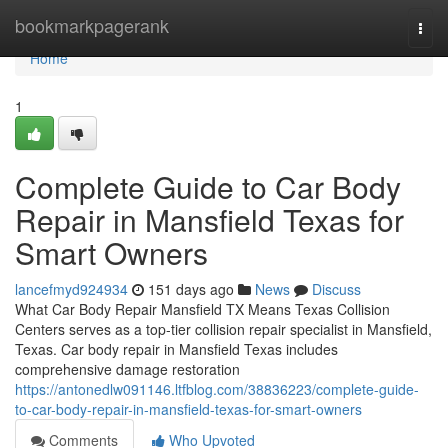
Home
bookmarkpagerank
Togg
navi
Home
1
Complete Guide to Car Body
Repair in Mansfield Texas for
Smart Owners
lancefmyd924934
151 days ago
News
Discuss
What Car Body Repair Mansfield TX Means Texas Collision
Centers serves as a top-tier collision repair specialist in Mansfield,
Texas. Car body repair in Mansfield Texas includes
comprehensive damage restoration
https://antonedlw091146.ltfblog.com/38836223/complete-guide-
to-car-body-repair-in-mansfield-texas-for-smart-owners
Comments
Who Upvoted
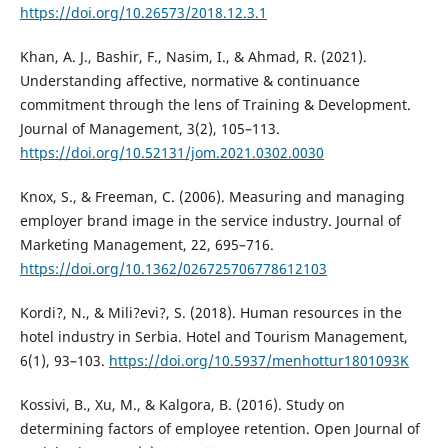
https://doi.org/10.26573/2018.12.3.1
Khan, A. J., Bashir, F., Nasim, I., & Ahmad, R. (2021).
Understanding affective, normative & continuance
commitment through the lens of Training & Development.
Journal of Management, 3(2), 105–113.
https://doi.org/10.52131/jom.2021.0302.0030
Knox, S., & Freeman, C. (2006). Measuring and managing
employer brand image in the service industry. Journal of
Marketing Management, 22, 695–716.
https://doi.org/10.1362/026725706778612103
Kordi?, N., & Mili?evi?, S. (2018). Human resources in the
hotel industry in Serbia. Hotel and Tourism Management,
6(1), 93–103.
https://doi.org/10.5937/menhottur1801093K
Kossivi, B., Xu, M., & Kalgora, B. (2016). Study on
determining factors of employee retention. Open Journal of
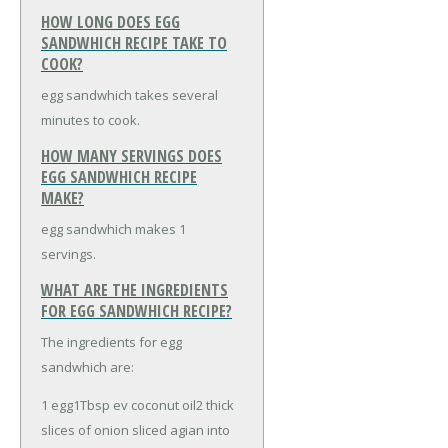
HOW LONG DOES EGG
SANDWHICH RECIPE TAKE TO
COOK?
egg sandwhich takes several
minutes to cook.
HOW MANY SERVINGS DOES
EGG SANDWHICH RECIPE
MAKE?
egg sandwhich makes 1
servings.
WHAT ARE THE INGREDIENTS
FOR EGG SANDWHICH RECIPE?
The ingredients for egg
sandwhich are:
1 egg
1Tbsp ev coconut oil
2 thick
slices of onion sliced agian into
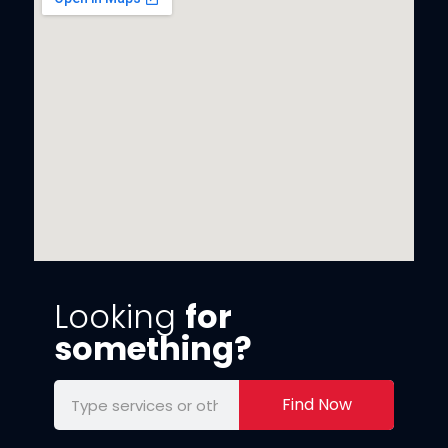
Looking
for
something?
Find Now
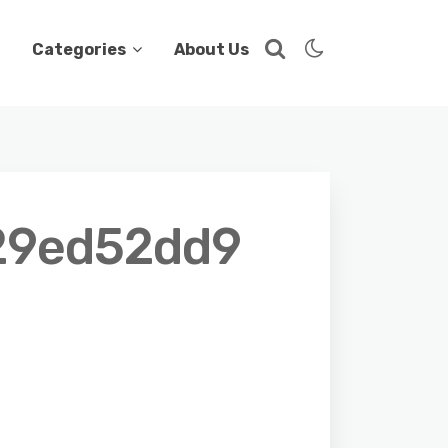
Categories
About Us
29ed52dd9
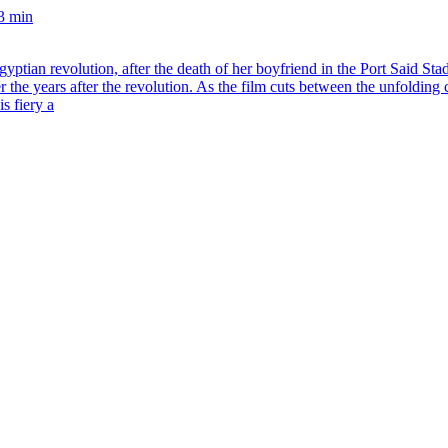
3 min
tian revolution, after the death of her boyfriend in the Port Said Stad
r the years after the revolution. As the film cuts between the unfoldin
s fiery a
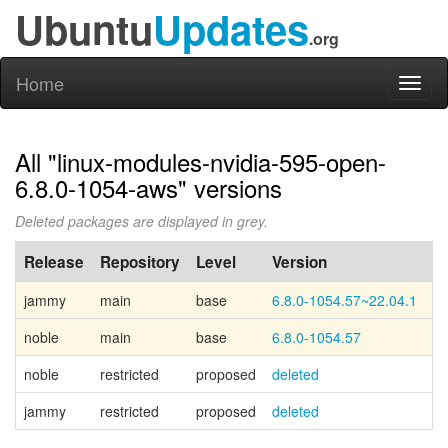
Ubuntu
Updates
.org
Home
Toggl
naviga
All "linux-modules-nvidia-595-open-
6.8.0-1054-aws" versions
Deleted packages are displayed in grey.
Release
Repository
Level
Version
P
jammy
main
base
6.8.0-1054.57~22.04.1
Ca
noble
main
base
6.8.0-1054.57
Ca
noble
restricted
proposed
deleted
jammy
restricted
proposed
deleted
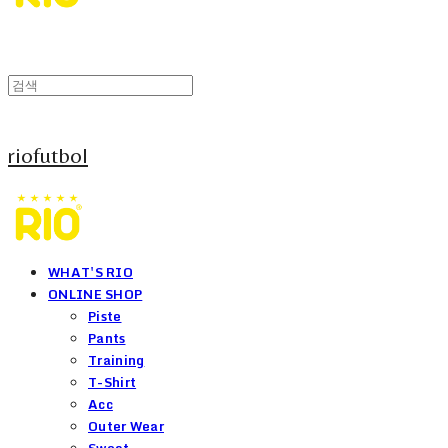
riofutbol
WHAT'S RIO
ONLINE SHOP
Piste
Pants
Training
T-Shirt
Acc
Outer Wear
Sweat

Problem details => Each line in the data that holds the string "revolution" should be found and copied.

Answer to this problem =>
tian revolution, after the death of her boyfriend in the Port Said Stad
r the years after the revolution. As the film cuts between the unfoldin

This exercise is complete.